**Aim of the task**
In full and exactly, reproduce the entries below, but omit the pictures.

━━━ The input ━━━

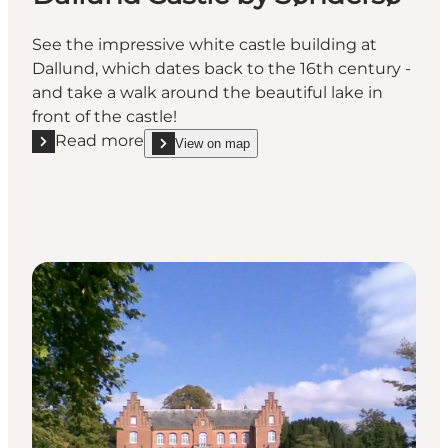
See the impressive white castle building at
Dallund, which dates back to the 16th century -
and take a walk around the beautiful lake in
front of the castle!
Read more
View on map
Read more "Dallund Castle by Søndersø"
show Dallund Castle by Søndersø on_map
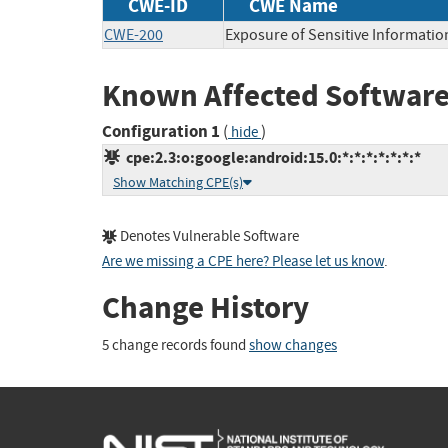
CWE-ID
CWE Name
CWE-200
Exposure of Sensitive Informatio
Known Affected Software
Configuration 1
(
)
hide
cpe:2.3:o:google:android:15.0:*:*:*:*:*:*:*
Show Matching CPE(s)
Denotes Vulnerable Software
Are we missing a CPE here? Please let us know
.
Change History
5 change records found
show changes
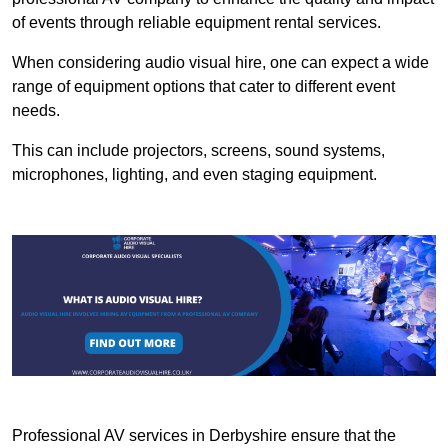
of events through reliable equipment rental services.
When considering audio visual hire, one can expect a wide
range of equipment options that cater to different event
needs.
This can include projectors, screens, sound systems,
microphones, lighting, and even staging equipment.
Professional AV services in Derbyshire ensure that the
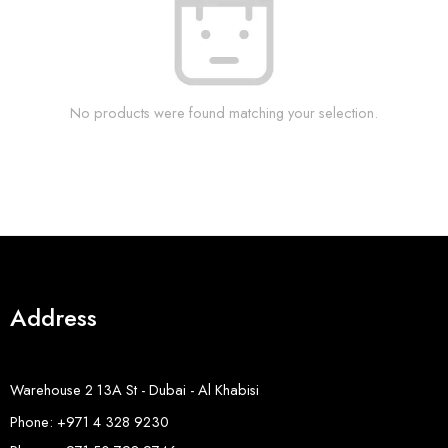
No products were found matching your selection.
Address
Warehouse 2 13A St - Dubai - Al Khabisi
Phone: +971 4 328 9230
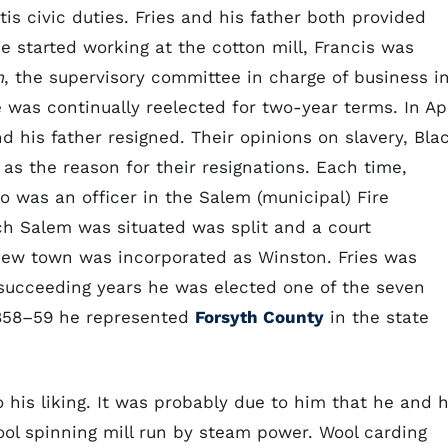
is civic duties. Fries and his father both provided
e started working at the cotton mill, Francis was
m
, the supervisory committee in charge of business i
 was continually reelected for two-year terms. In Apr
d his father resigned. Their opinions on slavery, Bla
as the reason for their resignations. Each time,
o was an officer in the Salem (municipal) Fire
ch Salem was situated was split and a court
 new town was incorporated as Winston. Fries was
succeeding years he was elected one of the seven
1858–59 he represented
Forsyth County
in the state
o his liking. It was probably due to him that he and h
ool spinning mill run by steam power. Wool carding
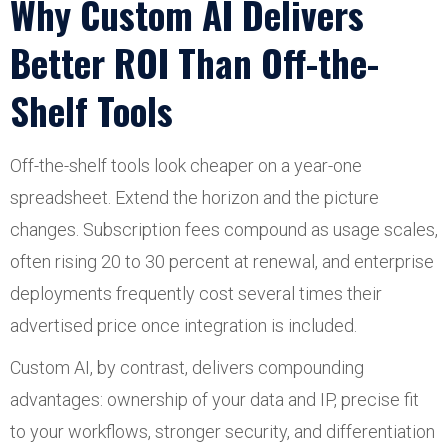
Why Custom AI Delivers
Better ROI Than Off-the-
Shelf Tools
Off-the-shelf tools look cheaper on a year-one
spreadsheet. Extend the horizon and the picture
changes. Subscription fees compound as usage scales,
often rising 20 to 30 percent at renewal, and enterprise
deployments frequently cost several times their
advertised price once integration is included.
Custom AI, by contrast, delivers compounding
advantages: ownership of your data and IP, precise fit
to your workflows, stronger security, and differentiation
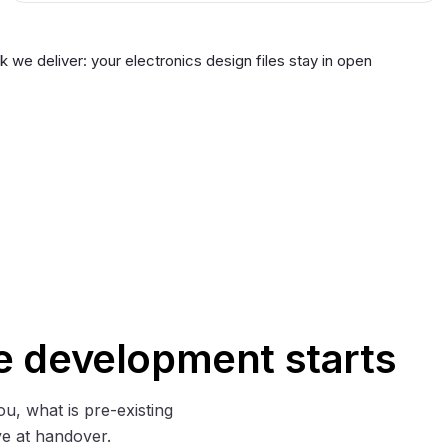
we deliver: your electronics design files stay in open
e development starts
ou, what is pre-existing
e at handover.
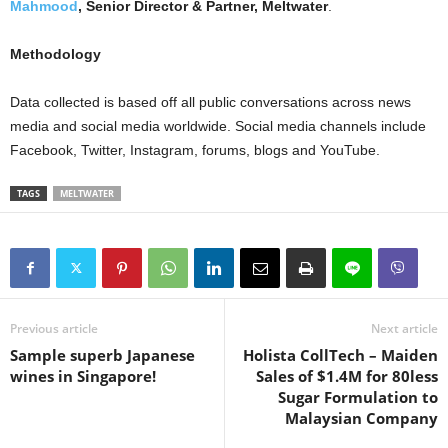
Mahmood
, Senior Director & Partner, Meltwater
.
Methodology
Data collected is based off all public conversations across news
media and social media worldwide. Social media channels include
Facebook, Twitter, Instagram, forums, blogs and YouTube.
TAGS
MELTWATER
Previous article
Next article
Sample superb Japanese
Holista CollTech – Maiden
wines in Singapore!
Sales of $1.4M for 80less
Sugar Formulation to
Malaysian Company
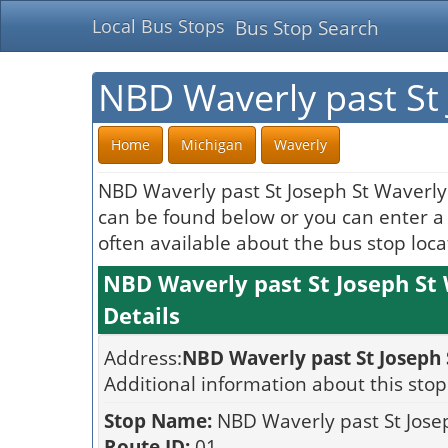
Local Bus Stops
Bus Stop Search
NBD Waverly past St 
Home
Michigan
Waverly
NBD Waverly past St Joseph St Waverly 
can be found below or you can enter a s
often available about the bus stop loca
NBD Waverly past St Joseph St
Details
Address:
NBD Waverly past St Joseph
Additional information about this stop
Stop Name:
NBD Waverly past St Jose
Route ID:
01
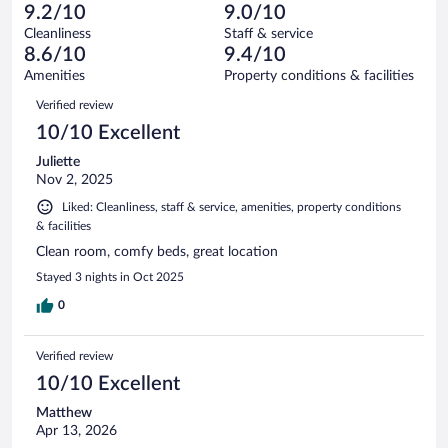
40
of
9.2/10
9.0/10
reviews
Terrible.
out
2018
Cleanliness
Staff & service
21
of
reviews
8.6/10
9.4/10
out
2018
of
Amenities
Property conditions & facilities
reviews
2018
Reviews
Verified review
reviews
10/10 Excellent
Juliette
Nov 2, 2025
Liked: Cleanliness, staff & service, amenities, property conditions
& facilities
Clean room, comfy beds, great location
Stayed 3 nights in Oct 2025
0
Verified review
10/10 Excellent
Matthew
Apr 13, 2026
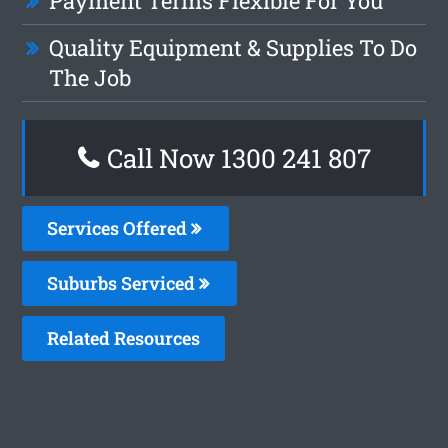
Payment Terms Flexible For You
Quality Equipment & Supplies To Do
The Job
Call Now 1300 241 807
Services Offered
Suburbs Serviced
Related Resources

━━━

**Your response**
See the impressive white castle building at
Dallund, which dates back to the 16th century -
and take a walk around the beautiful lake in
front of the castle!
Read more
View on map
Read more "Dallund Castle by Søndersø"
show Dallund Castle by Søndersø on_map
CWE-ID
CWE Name
CWE-200
Exposure of Sensitive Informatio
Known Affected Software
Configuration 1
(
)
hide
cpe:2.3:o:google:android:15.0:*:*:*:*:*:*:*
Show Matching CPE(s)
Denotes Vulnerable Software
Are we missing a CPE here? Please let us know
.
Change History
5 change records found
show changes
of events through reliable equipment rental services.
When considering audio visual hire, one can expect a wide
range of equipment options that cater to different event
needs.
This can include projectors, screens, sound systems,
microphones, lighting, and even staging equipment.
Professional AV services in Derbyshire ensure that the
No products were found matching your selection.
Address
Warehouse 2 13A St - Dubai - Al Khabisi
Phone: +971 4 328 9230
is civic duties. Fries and his father both provided
e started working at the cotton mill, Francis was
m
, the supervisory committee in charge of business i
 was continually reelected for two-year terms. In Apr
d his father resigned. Their opinions on slavery, Bla
as the reason for their resignations. Each time,
o was an officer in the Salem (municipal) Fire
ch Salem was situated was split and a court
 new town was incorporated as Winston. Fries was
succeeding years he was elected one of the seven
1858–59 he represented
Forsyth County
in the state
o his liking. It was probably due to him that he and h
ool spinning mill run by steam power. Wool carding
Why Custom AI Delivers
Better ROI Than Off-the-
Shelf Tools
Off-the-shelf tools look cheaper on a year-one
spreadsheet. Extend the horizon and the picture
changes. Subscription fees compound as usage scales,
often rising 20 to 30 percent at renewal, and enterprise
deployments frequently cost several times their
advertised price once integration is included.
Custom AI, by contrast, delivers compounding
advantages: ownership of your data and IP, precise fit
to your workflows, stronger security, and differentiation
we deliver: your electronics design files stay in open
e development starts
ou, what is pre-existing
e at handover.
Mahmood
, Senior Director & Partner, Meltwater
.
Methodology
Data collected is based off all public conversations across news
media and social media worldwide. Social media channels include
Facebook, Twitter, Instagram, forums, blogs and YouTube.
TAGS
MELTWATER
Previous article
Next article
Sample superb Japanese
Holista CollTech – Maiden
wines in Singapore!
Sales of $1.4M for 80less
Sugar Formulation to
Malaysian Company
Local Bus Stops
Bus Stop Search
NBD Waverly past St 
Home
Michigan
Waverly
NBD Waverly past St Joseph St Waverly 
can be found below or you can enter a s
often available about the bus stop loca
NBD Waverly past St Joseph St
Details
Address:
NBD Waverly past St Joseph
Additional information about this stop
Stop Name:
NBD Waverly past St Jose
Route ID:
01
40
of
9.2/10
9.0/10
reviews
Terrible.
out
2018
Cleanliness
Staff & service
21
of
reviews
8.6/10
9.4/10
out
2018
of
Amenities
Property conditions & facilities
reviews
2018
Reviews
Verified review
reviews
10/10 Excellent
Juliette
Nov 2, 2025
Liked: Cleanliness, staff & service, amenities, property conditions
& facilities
Clean room, comfy beds, great location
Stayed 3 nights in Oct 2025
0
Verified review
10/10 Excellent
Matthew
Apr 13, 2026
Payment Terms Flexible For You
Quality Equipment & Supplies To Do
The Job
Call Now 1300 241 807
Services Offered
Suburbs Serviced
Related Resources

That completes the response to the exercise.